=== What is being asked ===
Among the entries below, find the lines with the word "Leyes" and copy them.

┌────────

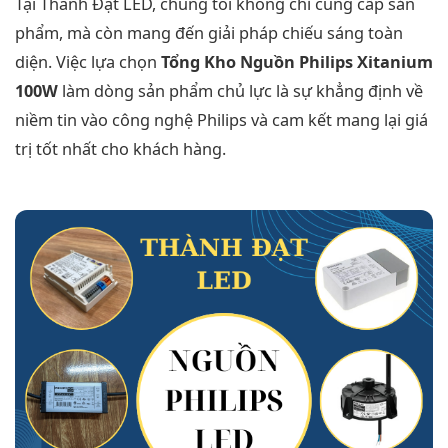
Tại Thành Đạt LED, chúng tôi không chỉ cung cấp sản
phẩm, mà còn mang đến giải pháp chiếu sáng toàn
diện. Việc lựa chọn
Tổng Kho Nguồn Philips Xitanium
100W
làm dòng sản phẩm chủ lực là sự khẳng định về
niềm tin vào công nghệ Philips và cam kết mang lại giá
trị tốt nhất cho khách hàng.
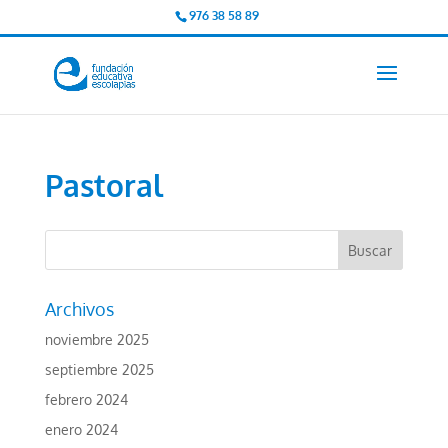
976 38 58 89
Pastoral
Archivos
noviembre 2025
septiembre 2025
febrero 2024
enero 2024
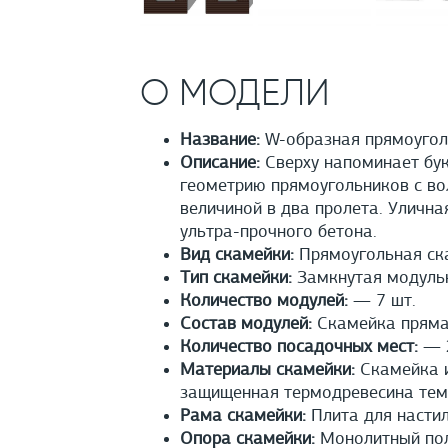
О МОДЕЛИ
Название:
W-образная прямоугол
Описание:
Сверху напоминает бу
геометрию прямоугольников с в
величиной в два пролета. Улична
ультра-прочного бетона.
Вид скамейки:
Прямоугольная ск
Тип скамейки:
Замкнутая модуль
Количество модулей:
— 7 шт.
Состав модулей:
Скамейка прямая
Количество посадочных мест:
— 2
Материалы скамейки:
Скамейка и
защищенная термодревесина тем
Рама скамейки:
Плита для настил
Опора скамейки:
Монолитный полы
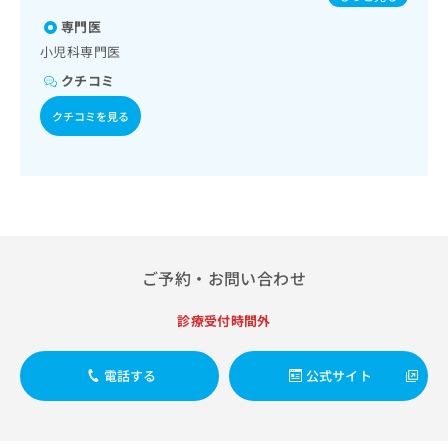
出
稿
クリ
フルエンザ／おたふくかぜ／B型肝炎／ロタウイルス感染症
資
稿
ニッ
専門医
の
料
クナ
の
お
の
小児科専門医
ビサ
お
問
ご
イト
クチコミ
問
い
請
への
い
合
お問
求
クチコミを見る
合
合せ
わ
は
フォ
わ
せ
こ
ーム
せ
は
ち
とな
は
こ
ら
りま
こ
ち
す。
ち
ら
クリ
無
ら
ニッ
料
クの
資
ご予約・お問い合わせ
情
予
料
報
約・
の
症状
拡
診療受付時間外
のご
ご
充
相談
請
の
など
求
電話する
公式サイト
お
はで
は
申
きま
こ
せん
し
ので
ち
込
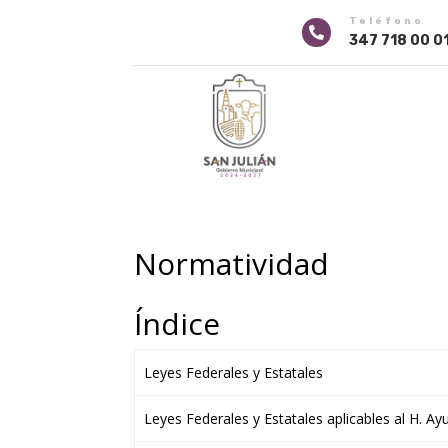
Teléfono

347 718 00 0
Normatividad
Índice
Leyes Federales y Estatales
Leyes Federales y Estatales aplicables al H. A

└────────

=== Answer to the exercise ===
Leyes Federales y Estatales
Leyes Federales y Estatales aplicables al H. A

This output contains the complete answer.